# [Exercise]
Give the number of lines in the data that contain "简体中文", and nothing more.

[Document structure recognition data]
■ ■ ■

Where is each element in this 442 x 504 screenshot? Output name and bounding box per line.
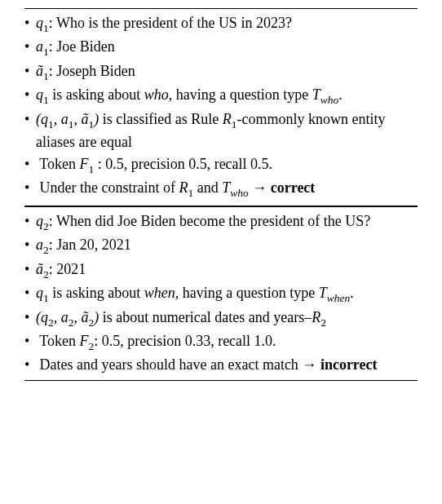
bullet-icon: • [24, 61, 36, 82]
bullet-icon: • [24, 178, 36, 198]
text: is classified as Rule [99, 111, 222, 127]
line-rule1: •(q1, a1, ã1) is classified as Rule R1-c… [24, 109, 418, 153]
var-T: T [312, 86, 320, 103]
text: (q2, a2, ã2) [36, 309, 99, 325]
line-rule2: •(q2, a2, ã2) is about numerical dates a… [24, 307, 418, 330]
sub-1: 1 [43, 70, 49, 82]
text: . [338, 86, 343, 103]
text: : 2021 [49, 261, 86, 277]
bullet-icon: • [24, 283, 36, 303]
sub-2: 2 [43, 244, 49, 256]
var-q: q [36, 285, 43, 301]
sub-1: 1 [43, 22, 49, 34]
line-qtype1: •q1 is asking about who, having a questi… [24, 85, 418, 108]
line-q2: •q2: When did Joe Biden become the presi… [24, 211, 418, 234]
text: : Joseph Biden [49, 63, 135, 79]
text: (q1, a1, ã1) [36, 111, 99, 127]
sub-2: 2 [43, 267, 49, 280]
sub-when: when [327, 292, 351, 304]
bullet-icon: • [24, 13, 36, 33]
line-token2: • Token F2: 0.5, precision 0.33, recall … [24, 331, 418, 354]
text: : 0.5, precision 0.33, recall 1.0. [94, 333, 276, 349]
var-T: T [319, 285, 327, 301]
sub-2: 2 [43, 219, 49, 232]
var-R: R [312, 309, 320, 325]
sub-1: 1 [43, 292, 49, 304]
text: , having a question type [169, 86, 312, 103]
var-a: a [36, 237, 43, 253]
var-F: F [79, 156, 88, 172]
text: : Jan 20, 2021 [49, 237, 131, 253]
bullet-icon: • [24, 307, 36, 328]
text: Token [36, 333, 79, 349]
text: Under the constraint of [36, 179, 179, 196]
bullet-icon: • [24, 211, 36, 232]
var-a: a [36, 38, 43, 55]
example-block-2: •q2: When did Joe Biden become the presi… [24, 206, 418, 381]
text: and [193, 179, 222, 196]
correct-label: correct [271, 179, 316, 196]
line-atilde1: •ã1: Joseph Biden [24, 61, 418, 84]
var-q: q [36, 86, 43, 103]
bullet-icon: • [24, 259, 36, 280]
var-q: q [36, 213, 43, 229]
line-result2: • Dates and years should have an exact m… [24, 355, 418, 375]
var-F: F [79, 333, 88, 349]
line-a2: •a2: Jan 20, 2021 [24, 235, 418, 258]
when-italic: when [144, 285, 175, 301]
text: Token [36, 156, 79, 172]
bullet-icon: • [24, 331, 36, 351]
text: : Who is the president of the US in 2023… [49, 15, 292, 31]
text: is asking about [49, 86, 144, 103]
var-q: q [36, 15, 43, 31]
sub-who: who [320, 94, 339, 106]
text: is asking about [49, 285, 144, 301]
incorrect-label: incorrect [320, 356, 378, 373]
sub-1: 1 [43, 94, 49, 106]
bullet-icon: • [24, 37, 36, 57]
text: , having a question type [175, 285, 319, 301]
sub-who: who [230, 187, 249, 199]
var-R: R [179, 179, 188, 196]
sub-2: 2 [320, 316, 326, 328]
var-atilde: ã [36, 63, 43, 79]
bullet-icon: • [24, 355, 36, 375]
line-q1: •q1: Who is the president of the US in 2… [24, 13, 418, 36]
var-T: T [222, 179, 230, 196]
text: Dates and years should have an exact mat… [36, 356, 320, 373]
bullet-icon: • [24, 154, 36, 175]
bullet-icon: • [24, 235, 36, 255]
var-atilde: ã [36, 261, 43, 277]
who-italic: who [144, 86, 169, 103]
text: . [350, 285, 354, 301]
line-qtype2: •q1 is asking about when, having a quest… [24, 283, 418, 306]
bullet-icon: • [24, 85, 36, 105]
text: : 0.5, precision 0.5, recall 0.5. [94, 156, 272, 172]
line-atilde2: •ã2: 2021 [24, 259, 418, 282]
bullet-icon: • [24, 109, 36, 130]
var-R: R [223, 111, 232, 127]
line-result1: • Under the constraint of R1 and Twho → … [24, 178, 418, 201]
text: → [249, 179, 271, 196]
example-block-1: •q1: Who is the president of the US in 2… [24, 8, 418, 206]
line-a1: •a1: Joe Biden [24, 37, 418, 60]
text: : When did Joe Biden become the presiden… [49, 213, 371, 229]
sub-1: 1 [43, 46, 49, 58]
text: : Joe Biden [49, 38, 115, 55]
text: is about numerical dates and years– [99, 309, 312, 325]
line-token1: • Token F1 : 0.5, precision 0.5, recall … [24, 154, 418, 177]
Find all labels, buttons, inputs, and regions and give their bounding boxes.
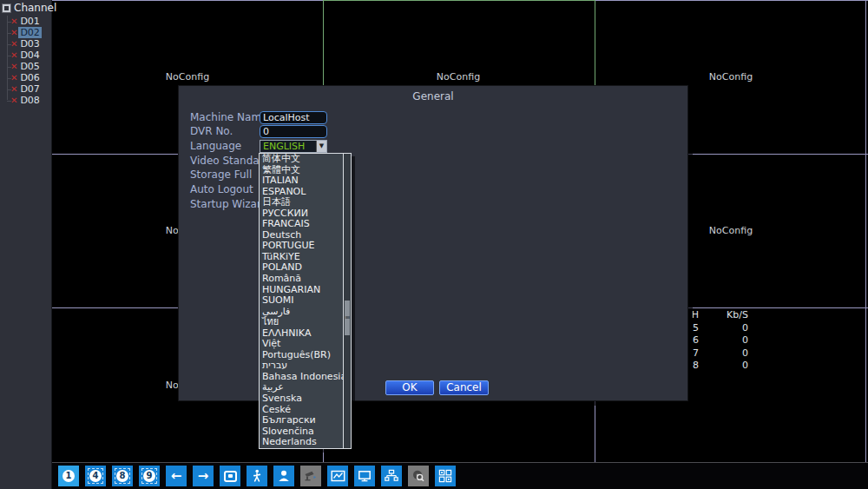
- language-option[interactable]: České: [260, 405, 351, 416]
- channel-panel-icon: [2, 3, 11, 13]
- channel-item[interactable]: ✕ D08: [0, 95, 51, 106]
- dvr-no-label: DVR No.: [190, 125, 233, 138]
- auto-logout-label: Auto Logout: [190, 183, 253, 196]
- channel-label: D03: [18, 38, 41, 50]
- language-option[interactable]: PORTUGUÊ: [260, 241, 351, 252]
- chevron-down-icon[interactable]: ▼: [316, 141, 326, 152]
- language-option[interactable]: ITALIAN: [260, 175, 351, 187]
- cancel-button[interactable]: Cancel: [439, 380, 489, 395]
- channel-x-icon: ✕: [10, 16, 17, 27]
- channel-item[interactable]: ✕ D05: [0, 61, 51, 72]
- language-option[interactable]: 日本語: [260, 197, 351, 208]
- disk-search-button[interactable]: [408, 466, 429, 486]
- language-option[interactable]: HUNGARIAN: [260, 285, 351, 296]
- chart-icon: [331, 469, 345, 483]
- cctv-camera-icon: [304, 469, 318, 483]
- channel-panel-title: Channel: [14, 2, 56, 14]
- view-single-button[interactable]: 1: [58, 466, 79, 486]
- channel-panel-header[interactable]: Channel: [0, 0, 51, 14]
- noconfig-label: NoConfig: [709, 225, 753, 236]
- pedestrian-detect-button[interactable]: [247, 466, 267, 486]
- camera-device-button[interactable]: [300, 466, 321, 486]
- dropdown-scrollbar-thumb[interactable]: ≡: [345, 301, 350, 335]
- bitrate-value: 0: [699, 322, 748, 335]
- disk-search-icon: [411, 469, 425, 483]
- bitrate-kbs-header: Kb/S: [699, 309, 748, 322]
- dialog-title: General: [179, 90, 687, 102]
- language-option[interactable]: ไทย: [260, 317, 351, 328]
- language-option[interactable]: ΕΛΛΗΝΙΚΑ: [260, 328, 351, 340]
- tour-button[interactable]: [220, 466, 240, 486]
- channel-x-icon: ✕: [10, 61, 17, 72]
- view-eight-button[interactable]: 8: [112, 466, 133, 486]
- language-option[interactable]: Bahasa Indonesia: [260, 372, 351, 383]
- tour-icon: [224, 471, 237, 482]
- channel-label: D02: [18, 27, 41, 38]
- view-eight-icon: 8: [116, 470, 128, 482]
- dvr-screen: NoConfig NoConfig NoConfig NoConfig NoCo…: [0, 0, 868, 489]
- channel-label: D04: [18, 50, 41, 61]
- language-select[interactable]: ENGLISH ▼: [260, 140, 327, 153]
- general-dialog: General Machine Name DVR No. Language Vi…: [178, 85, 688, 401]
- dropdown-scrollbar[interactable]: ≡: [343, 154, 351, 448]
- channel-x-icon: ✕: [10, 27, 17, 38]
- view-nine-icon: 9: [143, 470, 155, 482]
- language-option[interactable]: Română: [260, 274, 351, 285]
- channel-label: D01: [18, 16, 41, 27]
- view-quad-icon: 4: [89, 470, 102, 482]
- noconfig-label: NoConfig: [709, 71, 753, 83]
- language-option[interactable]: فارسي: [260, 307, 351, 318]
- language-option[interactable]: 简体中文: [260, 154, 351, 165]
- language-option[interactable]: 繁體中文: [260, 165, 351, 176]
- channel-list: ✕ D01 ✕ D02 ✕ D03 ✕ D04: [0, 16, 51, 106]
- playback-chart-button[interactable]: [327, 466, 348, 486]
- ok-button[interactable]: OK: [385, 380, 434, 395]
- machine-name-input[interactable]: [260, 111, 327, 124]
- language-option[interactable]: SUOMI: [260, 295, 351, 307]
- channel-item[interactable]: ✕ D07: [0, 83, 51, 95]
- channel-item[interactable]: ✕ D03: [0, 38, 51, 50]
- bitrate-value: 0: [699, 347, 748, 360]
- selected-cell-border-top: [323, 0, 595, 1]
- grid-line-right: [865, 0, 866, 463]
- channel-item[interactable]: ✕ D06: [0, 72, 51, 83]
- language-option[interactable]: Português(BR): [260, 350, 351, 361]
- channel-item[interactable]: ✕ D02: [0, 27, 51, 38]
- language-option[interactable]: Nederlands: [260, 437, 351, 448]
- channel-label: D08: [18, 95, 41, 106]
- language-option[interactable]: РУССКИЙ: [260, 208, 351, 220]
- language-dropdown-list: 简体中文 繁體中文 ITALIAN ESPAÑOL 日本語 РУССКИЙ FR…: [259, 153, 352, 449]
- user-account-button[interactable]: [273, 466, 294, 486]
- view-nine-button[interactable]: 9: [139, 466, 160, 486]
- channel-label: D07: [18, 83, 41, 95]
- multi-channel-button[interactable]: [435, 466, 456, 486]
- prev-page-button[interactable]: ←: [166, 466, 187, 486]
- arrow-left-icon: ←: [171, 466, 182, 486]
- language-option[interactable]: FRANCAIS: [260, 219, 351, 230]
- channel-item[interactable]: ✕ D04: [0, 50, 51, 61]
- language-option[interactable]: Việt: [260, 339, 351, 350]
- language-option[interactable]: POLAND: [260, 262, 351, 274]
- language-option[interactable]: عربية: [260, 382, 351, 393]
- dvr-no-input[interactable]: [260, 125, 327, 138]
- language-option[interactable]: Svenska: [260, 393, 351, 405]
- channel-x-icon: ✕: [10, 38, 17, 50]
- channel-label: D05: [18, 61, 41, 72]
- language-option[interactable]: Slovenčina: [260, 426, 351, 438]
- language-option[interactable]: Български: [260, 415, 351, 426]
- language-option[interactable]: TüRKiYE: [260, 252, 351, 263]
- network-icon: [385, 469, 398, 483]
- next-page-button[interactable]: →: [193, 466, 214, 486]
- language-option[interactable]: ESPAÑOL: [260, 187, 351, 198]
- noconfig-label: NoConfig: [166, 71, 209, 83]
- language-option[interactable]: עברית: [260, 360, 351, 372]
- noconfig-label: NoConfig: [437, 71, 480, 83]
- channel-item[interactable]: ✕ D01: [0, 16, 51, 27]
- multi-view-icon: [438, 469, 452, 483]
- bottom-toolbar: 1 4 8 9 ← →: [52, 462, 868, 489]
- arrow-right-icon: →: [198, 466, 209, 486]
- view-quad-button[interactable]: 4: [85, 466, 106, 486]
- network-button[interactable]: [381, 466, 402, 486]
- language-option[interactable]: Deutsch: [260, 230, 351, 241]
- display-output-button[interactable]: [354, 466, 375, 486]
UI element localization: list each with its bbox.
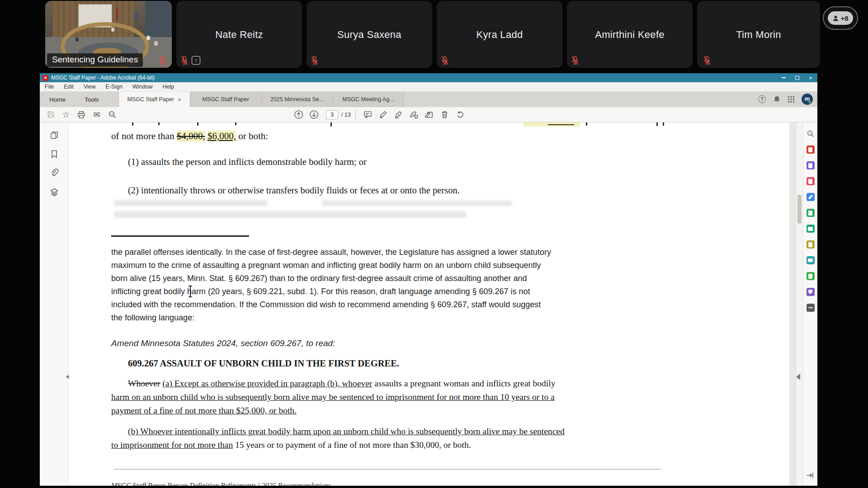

■ ■ ■

# [Result]
2